On coding, the development is dramatic. SWE-bench Verified is a benchmark that checks whether or not a mannequin can truly repair actual bugs from GitHub repositories—not toy issues, however manufacturing code. Hy2 scored 53.0%. Hy3 preview scores 74.4%. That is a 40% leap in a single era, touchdown it in vary of Claude Opus 4.6 (80.8%) and above GLM-5 (77.8%) and Kimi-K2.5 (76.8%). Terminal-Bench 2.0, which measures autonomous job execution in an actual command-line setting, went from 23.2% to 54.4%—additionally an enormous leap.

The mannequin, nevertheless, generally is a very fascinating selection for folks constructing with brokers. Brokers have a really advanced set of directions that contain recollections, abilities, and power calls. They normally miss one thing, which may destroy a workflow or produce poor outcomes. That’s why agentic capabilities have gotten an increasing number of necessary for AI builders as this space turns into essentially the most hyped factor within the trade. It’s additionally why the mannequin was instantly made out there on Openclaw.
Search and searching brokers—the place fashions should retrieve, filter, and synthesize data from the open net with out human steerage—additionally improved sharply. On BrowseComp, a benchmark monitoring advanced net analysis duties, Hy3 preview reached 67.1% (up from Hy2’s 28.7%).
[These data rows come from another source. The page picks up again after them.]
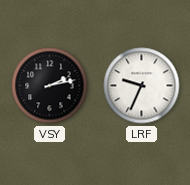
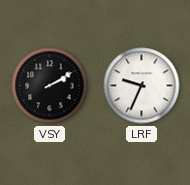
VSY: 2:13 -> 2:10
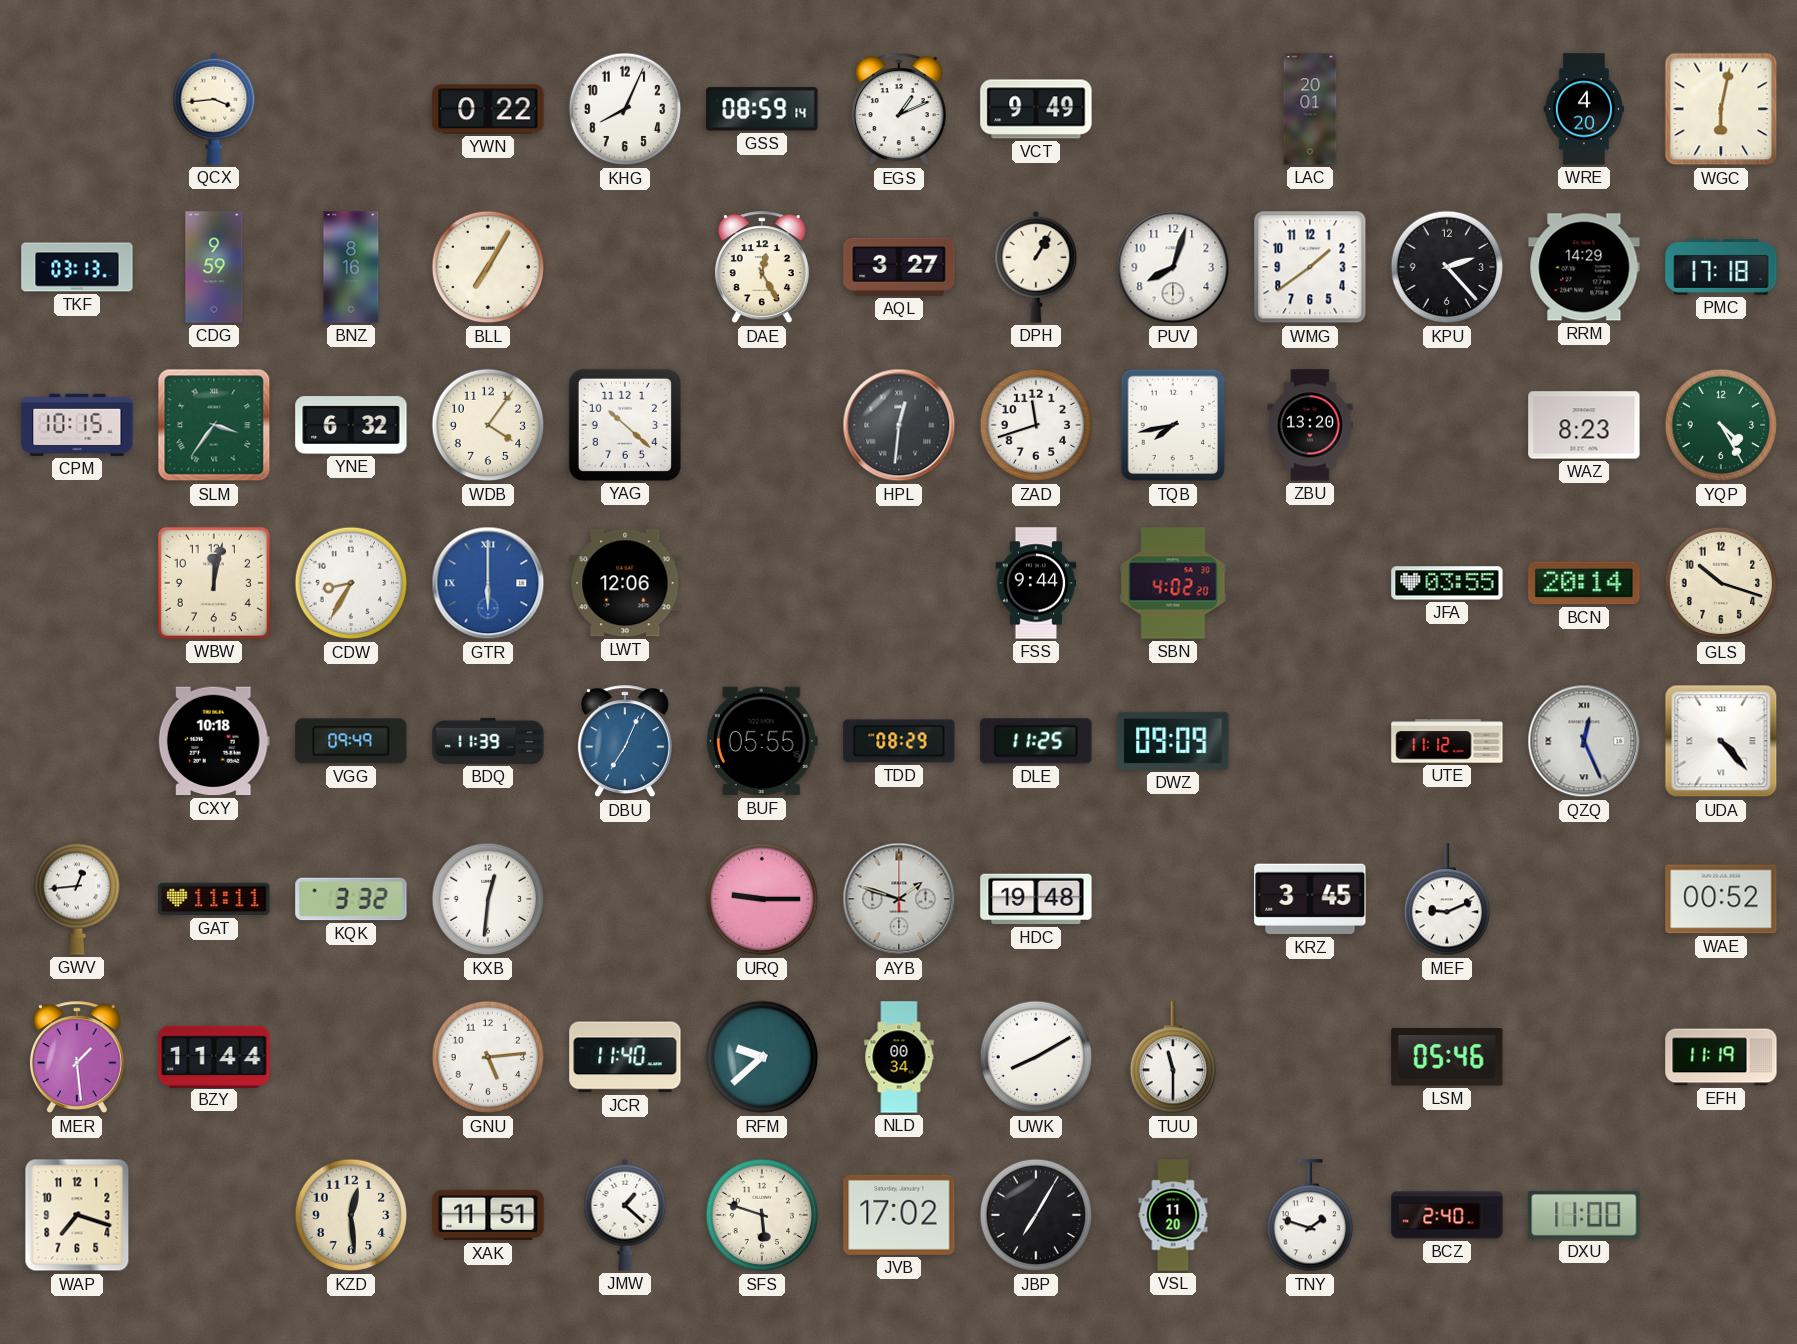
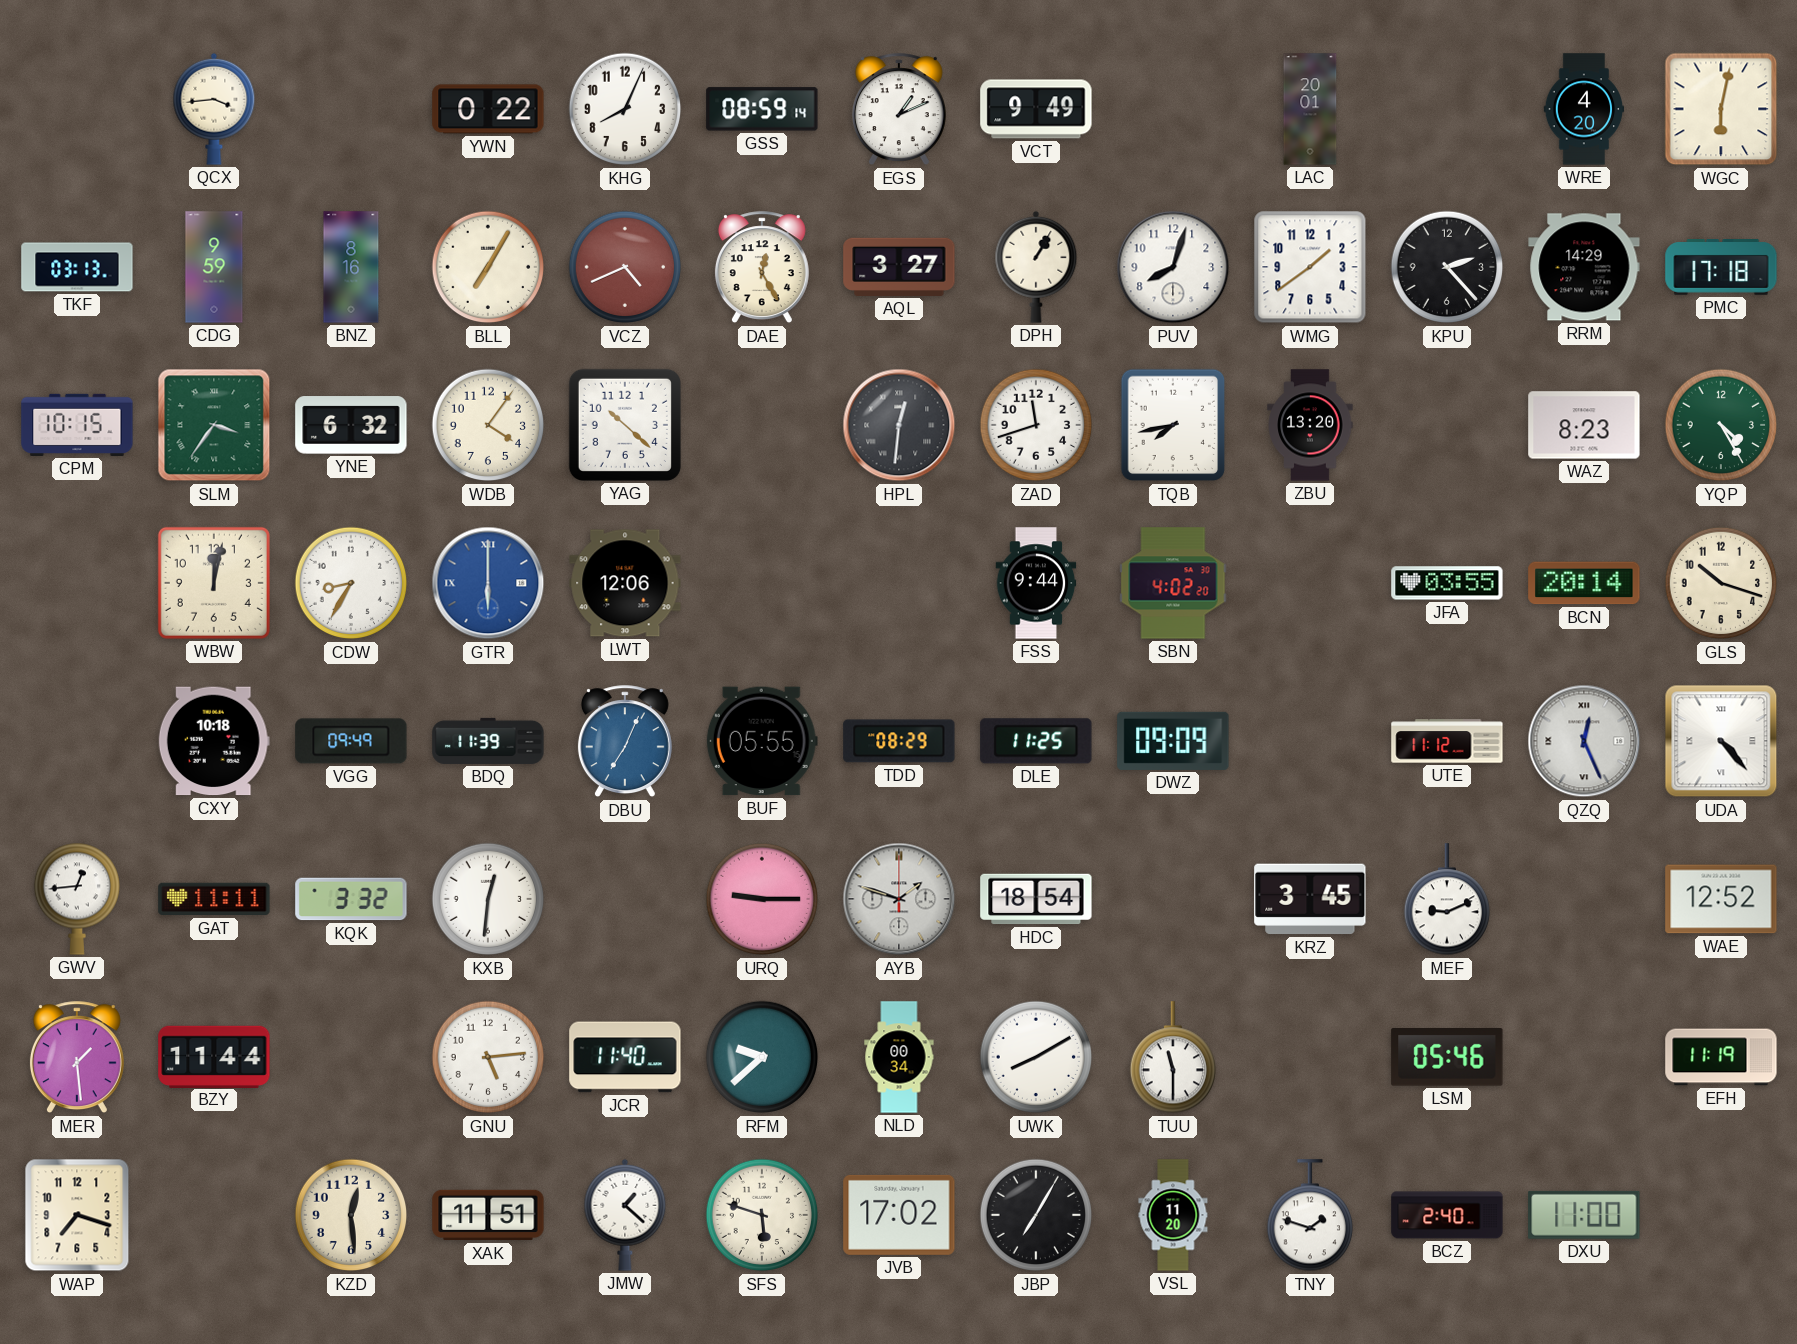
VCZ: none -> 4:41
HDC: 19:48 -> 18:54
WAE: 00:52 -> 12:52
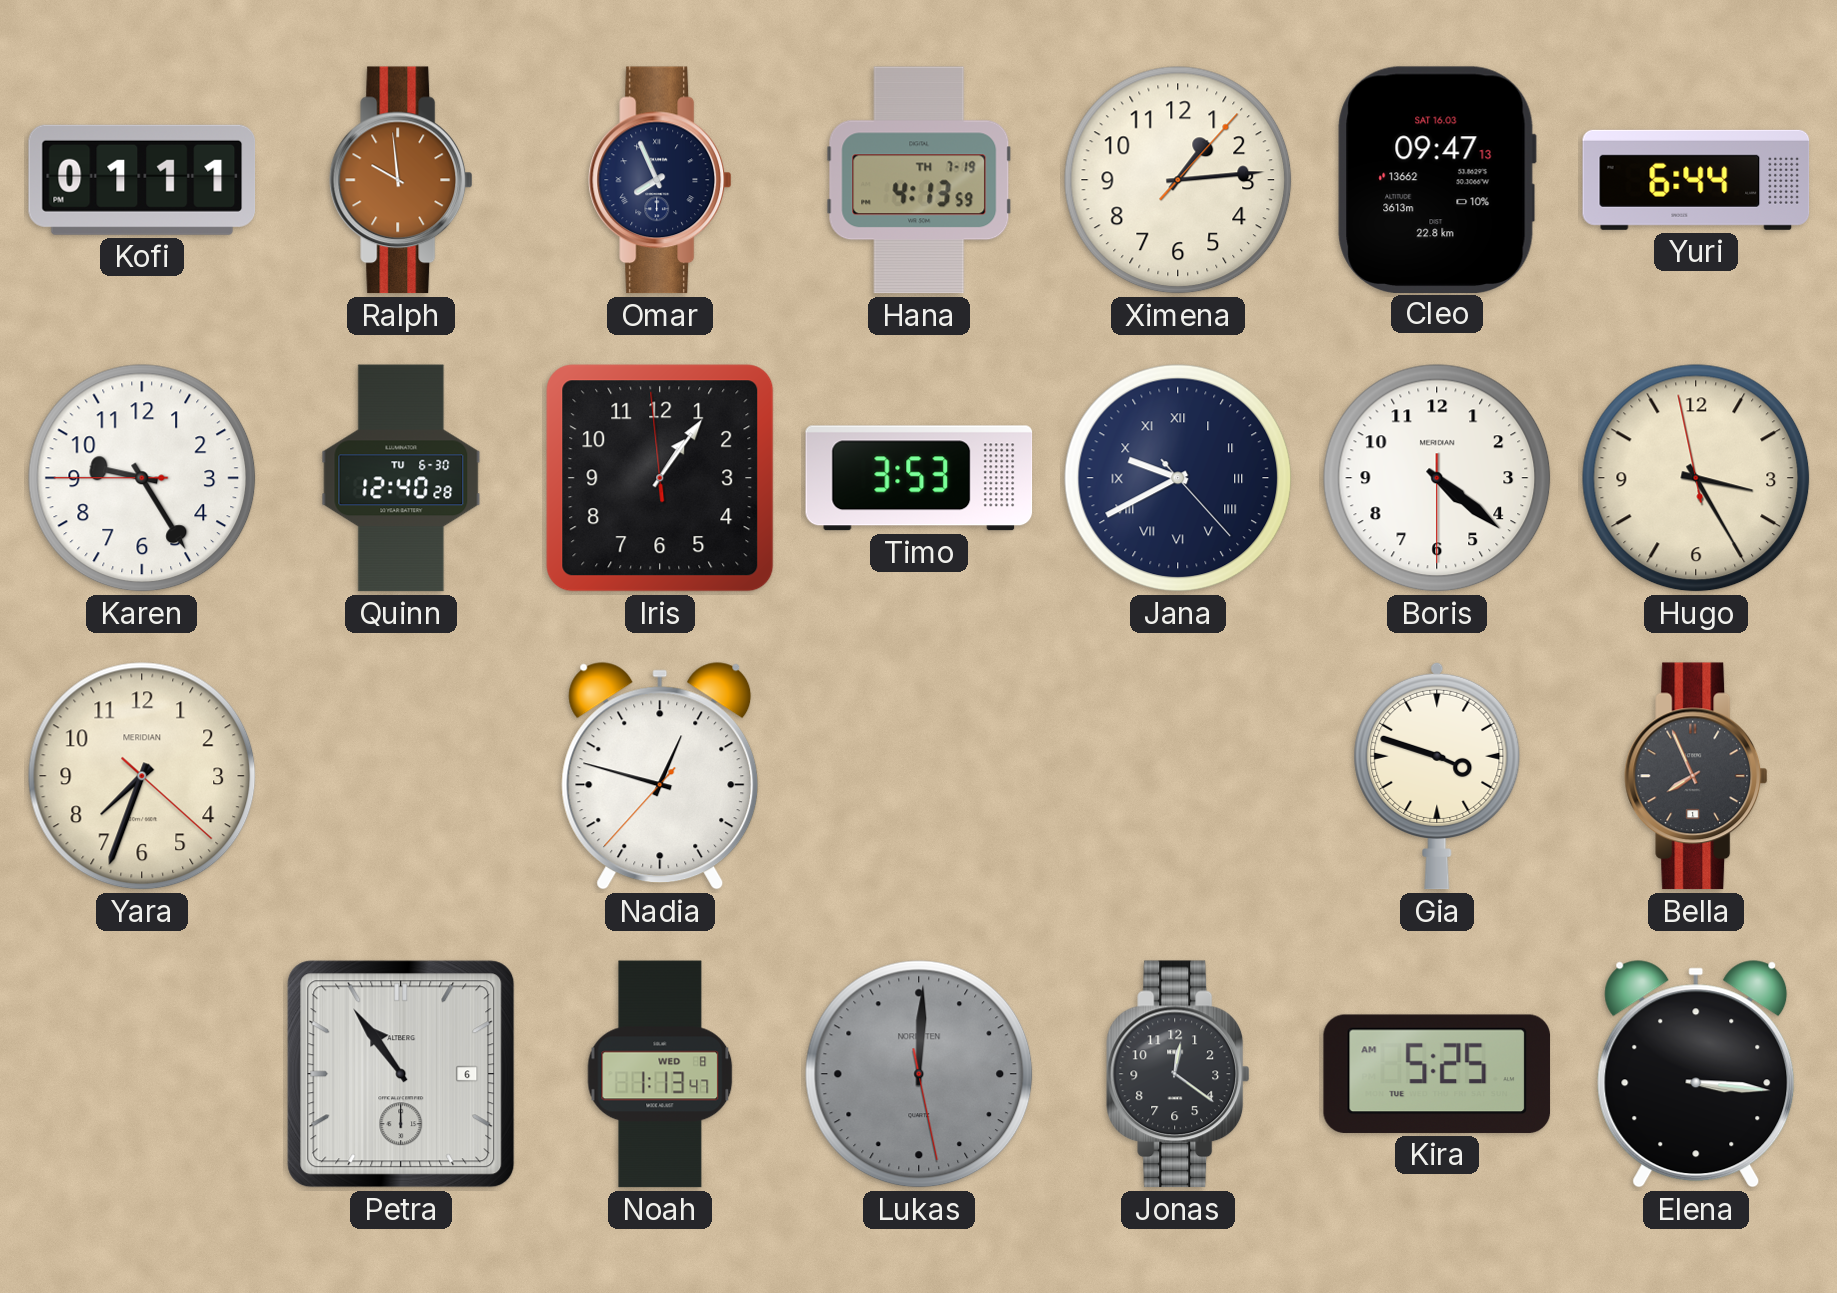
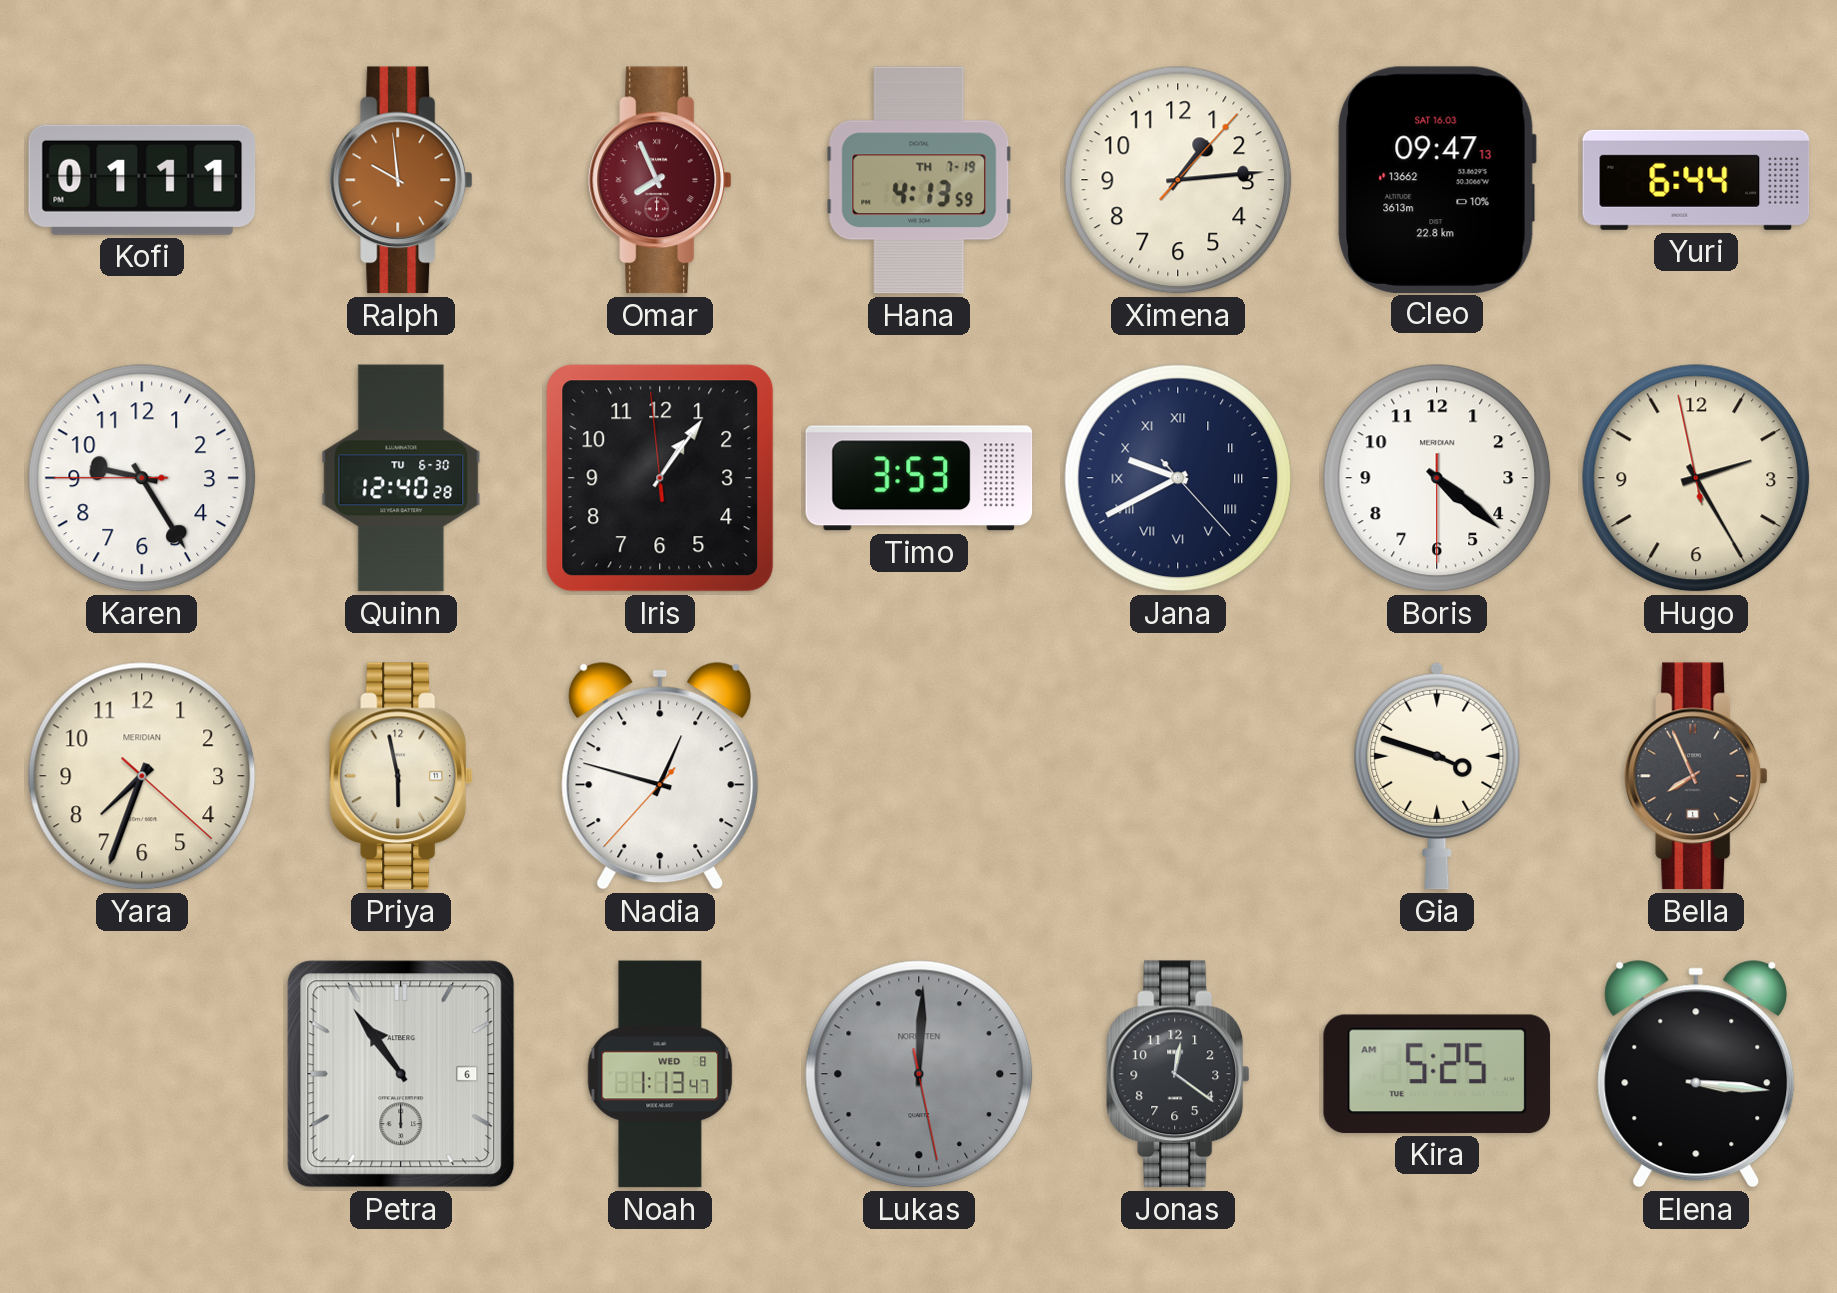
Omar dial: navy -> burgundy
Hugo: 3:24 -> 2:24
Priya: none -> 5:58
On WideSearch, it hit 70.2%, outperforming GLM-5 and Kimi-K2.5 however trailing Claude Opus 4.6’s 77.2%.
In reasoning, the mannequin topped each Chinese language competitor on Tsinghua College’s math PhD qualifying examination (Spring 2026), scoring 88.4 on the common of three runs avg@3. That is a real-world examination, not a curated dataset—the sort of analysis Tencent says it is prioritizing to keep away from benchmark gaming. The mannequin additionally scored 87.8 on CHSBO 2025 (China’s nationwide highschool biology olympiad), highest amongst Chinese language fashions in that class.
Hy3 preview began coaching in late January 2026 and launched Thursday—below three months from chilly begin to open-source launch. Unusually quick for a frontier-class mannequin. Tencent attributes it to a February infrastructure overhaul led by Yao Shunyu, its chief AI scientist, who pushed a full rebuild of the pretraining and reinforcement studying stack.
It is a very totally different strategy from what Chinese language AI labs have been doing a yr in the past, when DeepSeek’s R1 shocked the trade with its cost-efficiency.
Hy3 nonetheless trails OpenAI and Google DeepMind’s flagships, however by the size-to-performance ratio, Hy3 preview is tough to dismiss: the agent benchmark composite exhibits it within the “optimum zone” with ~295 billion parameters, forward of DeepSeek-V3.2 (600 billion+) and matching Kimi-K2.5 (over 1 trillion parameters) at a fraction of the compute value.

Hunyuan fashions have already been deployed throughout Yuanbao, CodeBuddy, WorkBuddy, QQ, and Tencent Docs. On CodeBuddy and WorkBuddy, first-token latency dropped 54%, end-to-end era time fell 47%, and the mannequin efficiently ran agent workflows so long as 495 steps. Tencent Cloud is providing API entry at roughly $0.18 per million enter tokens and $0.59 per million output tokens, with private Token Plan packages beginning at round $4.10 monthly.
Each day Debrief E-newsletter
Begin day by day with the highest information tales proper now, plus unique options, a podcast, movies and extra.